Every now and then I see something like this:
SELECT u.* FROM users u WHERE 0 = (SELECT COUNT(*) FROM addresses a WHERE a.user_id = u.id);
and it kinda pains me. So figured, I'll write about what is the problem with it, and how to avoid such constructs.
Lets consider what went through someones mind when they wrote it. This query will return all users, that have zero addresses. In other words – users that never provided any address.
Why is that bad? After all, if we need to find users without addresses, it does what needs to be done? Right. No.
The problem is counting. What will happen if an user has million addresses? Pg will dutifully count all of them, only then to reject the row, because there was something.
The thing is that you don't need to have million addresses. Even if there can be two – they still need to be counted, and while the time cost will be lower than counting million rows, it is still there, and it's 100% useless work.

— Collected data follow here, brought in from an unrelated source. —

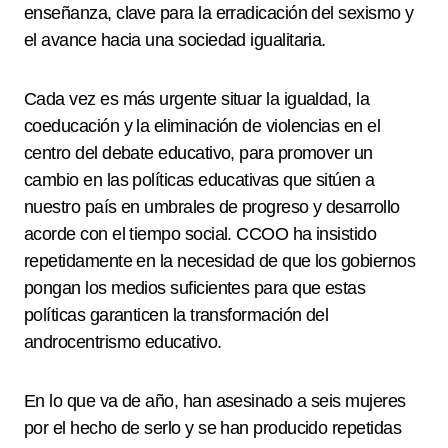
enseñanza, clave para la erradicación del sexismo y
el avance hacia una sociedad igualitaria.
Cada vez es más urgente situar la igualdad, la
coeducación y la eliminación de violencias en el
centro del debate educativo, para promover un
cambio en las políticas educativas que sitúen a
nuestro país en umbrales de progreso y desarrollo
acorde con el tiempo social. CCOO ha insistido
repetidamente en la necesidad de que los gobiernos
pongan los medios suficientes para que estas
políticas garanticen la transformación del
androcentrismo educativo.
En lo que va de año, han asesinado a seis mujeres
por el hecho de serlo y se han producido repetidas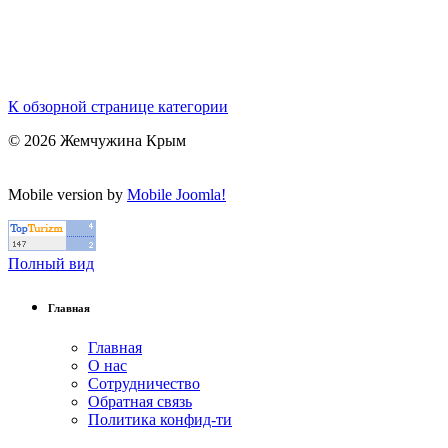
К обзорной странице категории
© 2026 Жемчужина Крым
Mobile version by
Mobile Joomla!
Полный вид
Главная
Главная
О нас
Сотрудничество
Обратная связь
Политика конфид-ти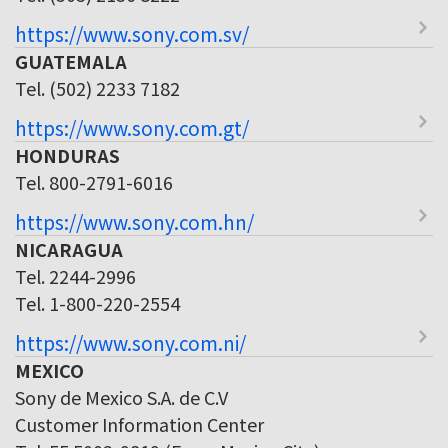
https://www.sony.com.sv/
GUATEMALA
Tel. (502) 2233 7182
https://www.sony.com.gt/
HONDURAS
Tel. 800-2791-6016
https://www.sony.com.hn/
NICARAGUA
Tel. 2244-2996
Tel. 1-800-220-2554
https://www.sony.com.ni/
MEXICO
Sony de Mexico S.A. de C.V
Customer Information Center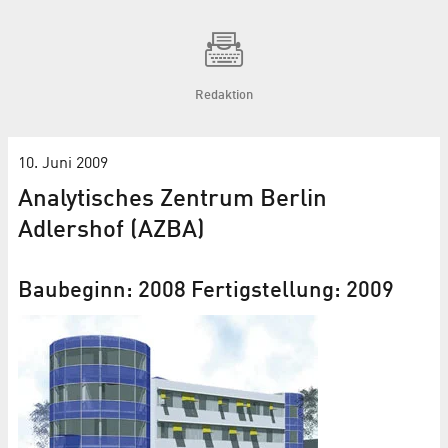
Redaktion
10. Juni 2009
Analytisches Zentrum Berlin
Adlershof (AZBA)
Baubeginn: 2008 Fertigstellung: 2009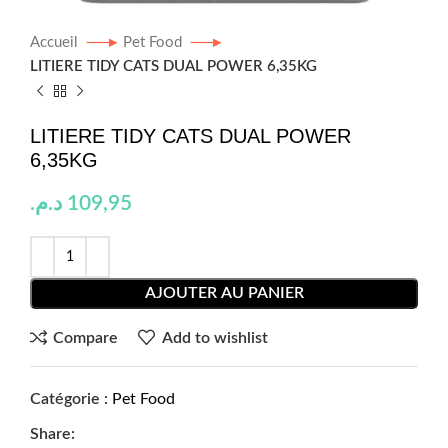
Accueil
Pet Food
LITIERE TIDY CATS DUAL POWER 6,35KG
LITIERE TIDY CATS DUAL POWER
6,35KG
د.م.
109,95
AJOUTER AU PANIER
Compare
Add to wishlist
Catégorie :
Pet Food
Share: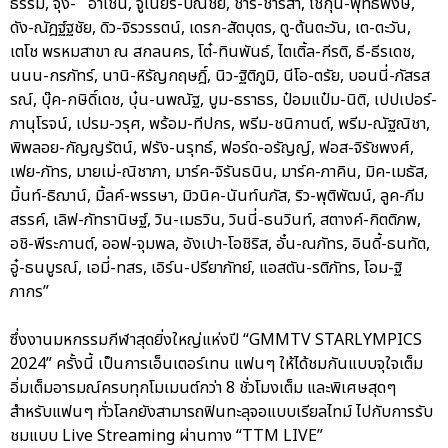
ธรรม, จุง- อาเชน, จูเนียร์-ปณชัย, ชาริ-ชาริสา, โชกุน-พุทธิพงษ์,
ดัง-ณัฎฐ์ฐชัย, ดิว-จิรวรรตน์, เดรก-สัตบุตร, ตู-ต้นตะวัน, เต-ตะวัน,
เตโช พรหมสาขา ณ สกลนคร, โต๋-ทินพันธ์, ไตเติ้ล-กีรติ, ธี-ธีรเดช,
นนน-กรภัทร์, นานิ-หิรัญกฤษฎิ์, นิว-ฐิติภูมิ, นีโอ-ตรัย, บอนนี่-ภัสรส
รณ์, บุ๊ค-กษิดิ์เดช, บุ๋น-นพณัฐ, บูม-ธราธร, ป๋อมแป๋ม-นิติ, เปปเปอร์-
ภานุโรจน์, เปรม-วรุศ, พร้อม-ทีปกร, พรีม-ชนิกานต์, พรีม-ณัฐณิชา,
พิพลอย-กัญญรัตน์, ฟรัง-นรุทธ์, ฟอร์ด-อรัญญ์, ฟอส-จิรัชพงศ์,
เฟย-ภัทร, มายเม่-ณิชาภา, มาร์ค-จิรันธนิน, มาร์ค-ภาคิน, มิค-เมธัส,
มิ้นท์-ธิฌาน์, มิ้ลค์-พรรษา, มิวนิค-นันท์นภัส, ริว-พุติพัฒน์, ลูค-ภีม
สรรค์, เลิฟ-ภัทรานิษฐ์, วิน-เมธวิน, วินนี่-ธนวินท์, สตางค์-กิตติภพ,
อชิ-พีระกานต์, ออฟ-จุมพล, อังเปา-โอชิริส, อั๋น-ณภัทร, อินดี้-ธนทัต,
อู๋-ธนบูรณ์, เอมี่-ทสร, เอิร์น-ปรียาภัทย์, แอสตัน-รติภัทร, โอม-ฐิ
ภากร”
ซึ่งงานมหกรรมกีฬาสุดยิ่งใหญ่แห่งปี “GMMTV STARLYMPICS
2024” ครั้งนี้ เป็นการเอ็นเตอร์เทน แฟนๆ ให้ได้ชมกันแบบจุใจเต็ม
อิ่มเต็มอารมณ์ครบทุกโมเมนต์กว่า 8 ชั่วโมงเต็ม และพิเศษสุดๆ
สำหรับแฟนๆ ทั่วโลกยังสามารถฟินทะลุจอแบบเรียลไทม์ ไปกับการรับ
ชมแบบ Live Streaming ผ่านทาง “TTM LIVE”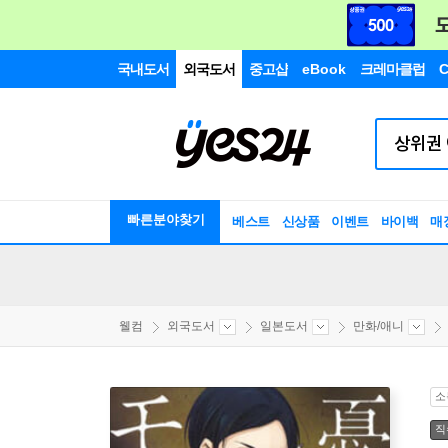
국내도서
외국도서
중고샵
eBook
크레마클럽
C
빠른분야찾기
베스트
신상품
이벤트
바이백
매
웰컴
외국도서
일본도서
만화/애니
소
직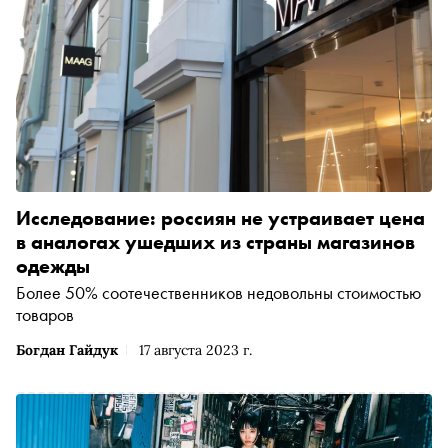
Исследование: россиян не устраивает цена
в аналогах ушедших из страны магазинов
одежды
Более 50% соотечественников недовольны стоимостью
товаров
Богдан Гайдук
17 августа 2023 г.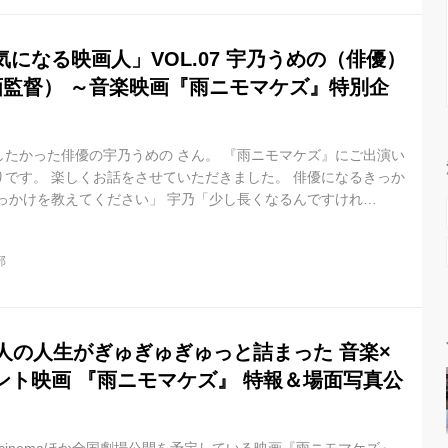
になる映画人」VOL.07 宇乃うめの（俳優）
画監督） ～音楽映画『雨ニモマケズ』特別企
たかった俳優の宇乃うめの さん。 『雨ニモマケズ』にご出演い
です。 楽しくお話をさせていただきました。 俳優になるきっか
っかけを教えてください」 宇乃「少し長くなるんですけれ
の仕事をしたいとは思っていたんですね。でも生まれ育ったのが
う仕事をしている人もあまりいなくて、映像の仕事をするという
部
かったんです。最初、看護師として働いていたんですけど、やは
ったので、看護師からを辞めて映像制作会社に入りました」 飯塚
とをされていたんで...
人の人生がぎゅぎゅぎゅっと詰まった 音楽×
ント映画 『雨ニモマケズ』 特報＆場面写真公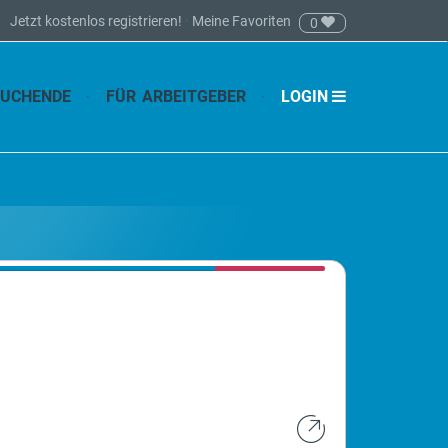
Jetzt kostenlos registrieren!
·
Meine Favoriten
0
SUCHENDE
FÜR ARBEITGEBER
LOGIN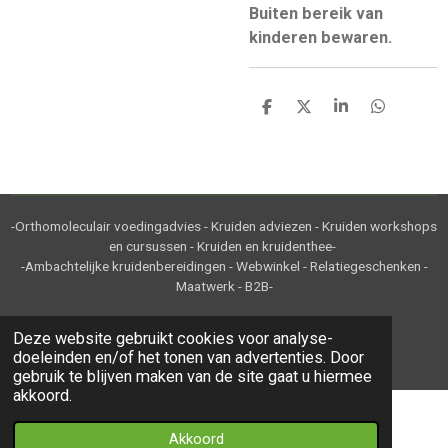
Buiten bereik van
kinderen bewaren.
D
D
S
D
e
e
h
e
l
e
a
l
e
l
r
e
n
e
n
-Orthomoleculair voedingadvies - Kruiden adviezen - Kruiden workshops
en cursussen - Kruiden en kruidenthee-
-Ambachtelijke kruidenbereidingen - Webwinkel - Relatiegeschenken -
Maatwerk - B2B-
© 2020 - 2022 Kruidje Roer Je KvK 85800309
Deze website gebruikt cookies voor analyse-
doeleinden en/of het tonen van advertenties. Door
Powered by
JouwWeb
gebruik te blijven maken van de site gaat u hiermee
akkoord.
Akkoord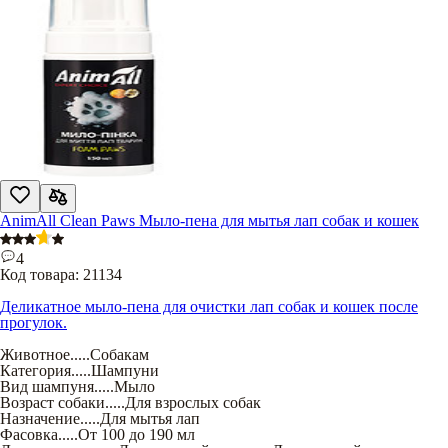
AnimAll Clean Paws Мыло-пена для мытья лап собак и кошек
4
Код товара:
21134
Деликатное мыло-пена для очистки лап собак и кошек после
прогулок.
Животное
.....
Собакам
Категория
.....
Шампуни
Вид шампуня
.....
Мыло
Возраст собаки
.....
Для взрослых собак
Назначение
.....
Для мытья лап
Фасовка
.....
От 100 до 190 мл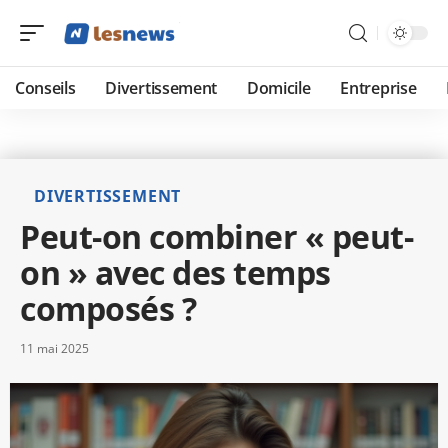
Conseils
Divertissement
Domicile
Entreprise
DIVERTISSEMENT
Peut-on combiner « peut-
on » avec des temps
composés ?
11 mai 2025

So, the question can be: how to do the thing properly? It's easy – there is EXISTS expression:
SELECT u.* FROM users u WHERE NOT EXISTS (SELECT FROM addresses a WHERE a.user_id = u.id);
EXISTS (well, in this case NOT EXISTS) will check abandoning the test as soon as one row will be found. No need to count.
Of course, in some (most?) cases, where people use this construct (0 == count), someone can say: “but it doesn't matter in our case, because…". Well, this is where best practices part of the title comes from. One shouldn't do wrong things, even if they don't matter in this particular case, at the very least not to get into habit of doing it, and then accidentally make the same mistake when it will actually be important.
I use the analogy of asking someone how many people are in a meeting room vs asking if the meeting room is occupied. If you’re looking for an unoccupied room to hold a meeting you don’t care how many are in the room.
great to point that out!
One remark: there is still a sub select in the resulting query which is generally a slowdown. Replacing it with a LEFT JOIN is a better choice
SELECT u.* FROM users u
LEFT JOIN addresses a ON a.user_id = u.id
WHERE a.user_id IS NULL;
What do you think?
@Manuel:
1. the idea that “subselects are bad, so use ‘xxx’ instead” is insanely harmful
2. as with almost everything in dbs – it depends on data distribution. sometimes join will be better, sometimes not.
@Manuel: The subquery with NOT EXISTS will be executed as a anto-join by the PostgreSQL optimizer, so it will perform at least as well as the outer join you suggested.
I thought the big idea with SQL (and why we tolerate its declarative nature which makes things so opaque for humans) is that it should rewrite our poorly optimized queries like this. Is anyone sure that this isn’t actually optimized in major DBs?
I find the subquery less easy to read than a join.